A Modified PSO Algorithm for Minimizing the Total Costs of Resources in MRCPSP

1Department of Industrial Engineering, Sharif University of Technology, Tehran 11365-8639, Iran
2Department of Industrial Engineering, Faculty of Engineering, Ferdowsi University of Mashhad, Mashhad 9177948974, Iran

Received 6 September 2011; Revised 4 December 2011; Accepted 30 December 2011

Academic Editor: Yi-Chung Hu

Copyright © 2012 Mohammad Khalilzadeh et al. This is an open access article distributed under the Creative Commons Attribution License, which permits unrestricted use, distribution, and reproduction in any medium, provided the original work is properly cited.

Abstract

We introduce a multimode resource-constrained project scheduling problem with finish-to-start precedence relations among project activities, considering renewable and nonrenewable resource costs. We assume that renewable resources are rented and are not available in all periods of time of the project. In other words, there is a mandated ready date as well as a due date for each renewable resource type so that no resource is used before its ready date. However, the resources are permitted to be used after their due dates by paying penalty costs. The objective is to minimize the total costs of both renewable and nonrenewable resource usage.
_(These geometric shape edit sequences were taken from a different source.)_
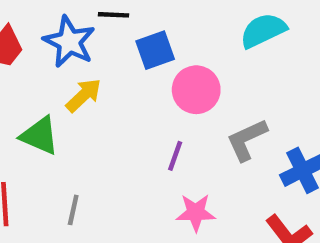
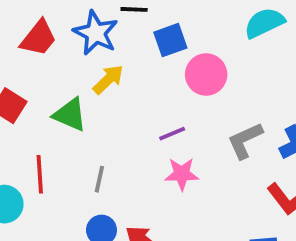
gray L-shape: (247, 140) -> (245, 140), moved
purple line: (175, 156) -> (172, 134), moved, turned 48
pink star: (196, 213) -> (182, 174), moved

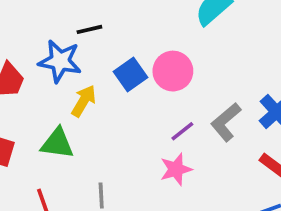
blue square: (170, 40) -> (131, 75), moved
purple line: (172, 134) -> (182, 131), moved

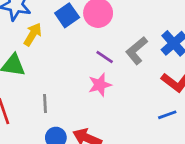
purple line: (182, 131) -> (105, 57), turned 72

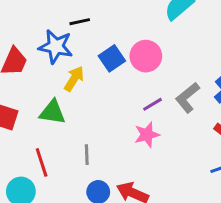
purple line: (105, 57) -> (153, 104), turned -66

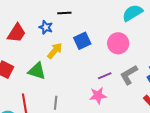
blue star: (56, 47) -> (46, 27), size x0.6
pink circle: (146, 56) -> (118, 43), moved

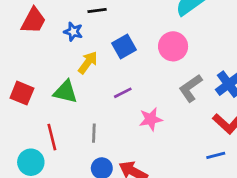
red trapezoid: (16, 33) -> (33, 21), moved
purple line: (105, 76) -> (123, 93), moved

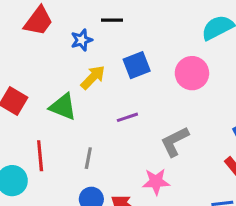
blue star: (73, 32) -> (82, 40), turned 30
gray L-shape: (191, 88) -> (175, 142), moved
pink star: (151, 119) -> (156, 182), moved

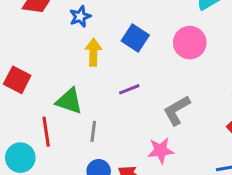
blue square: (137, 65) -> (135, 38), turned -32
yellow arrow: (93, 77) -> (93, 52), turned -40
green triangle: (63, 107) -> (69, 101), moved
This problem is called multimode resource-constrained project scheduling problem with minimization of total weighted resource tardiness penalty cost (MRCPSP-TWRTPC), where, for each activity, both renewable and nonrenewable resource requirements depend on activity mode. For this problem, we present a metaheuristic algorithm based on a modified Particle Swarm Optimization (PSO) approach introduced by Tchomté and Gourgand which uses a modified rule for the displacement of particles. We present a prioritization rule for activities and several improvement and local search methods. Experimental results reveal the effectiveness and efficiency of the proposed algorithm for the problem in question.